We have two concerns when we study how the Hebrew and other ANE cultures took seriously the heart as a superior intelligence.
First, we have a massive barrier in the form of Western Civilization. It’s not enough that the West has denied the existence of the heart as indicated in the Scripture, but the West also substitutes something else entirely in its place. So we have a serious problem with the word “heart” being saddled with a whole lot of bogus baggage. While Westerners might have some sense that the heart is not exactly intellect, they deny that it can be defined in any meaningful way. Instead, it’s just some kind of spooky magic that might turn out well. It’s just enough falsehood and truth mixed together to make the most powerful form of lie.

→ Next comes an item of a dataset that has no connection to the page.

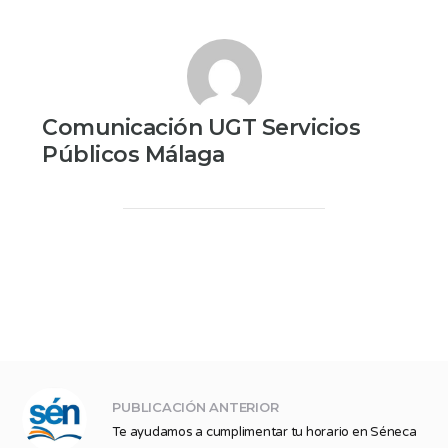
Comunicación UGT Servicios
Públicos Málaga
PUBLICACIÓN ANTERIOR
Te ayudamos a cumplimentar tu horario en Séneca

Second, we then have to struggle to keep the heart clearly committed to the Creator. While there aren’t too many folks in Western history who found, and then wrote about, the leadership of the heart, way too many of those who did were committed to various false understandings of the Creator. You can have a very active heart-led existence, but have a heart committed to a lie. Scripture mentions this problem all the time.
It’s funny how folks miss that Scripture does talk about concrete logic, and does provide examples of how you can speak in concrete terms on things that have no great moral significance. However, the Hebrew language presumes the most important things we can discuss are those that cannot be defined in concrete terms. So we discuss the Spirit Realm in parables and symbols, far too complex to be subject to concrete logic. Hebrew language presumed a different use of language itself. Words seldom mean things; words indicate paths to explore with a moral consciousness.
On this blog, I try to offer an image of life in three layers. The first is the obvious concrete material universe. Western logic (AKA Aristotelian logic) generally applies well on that level. The second is the Spirit Realm, which the West denies exists (because Aristotle denied it). It cannot be understood with the mind, nor even the heart precisely, but with the spirit raised from death by the Spirit of God. The third level is the intersection between the material and the spiritual: the moral realm. This is where the heart operates. If your connection to the Spirit Realm is wrong in any way, your morals will turn out wrong and your heart committed to something false.
Ask questions, because much of this is of necessity parable, not clinical discussion.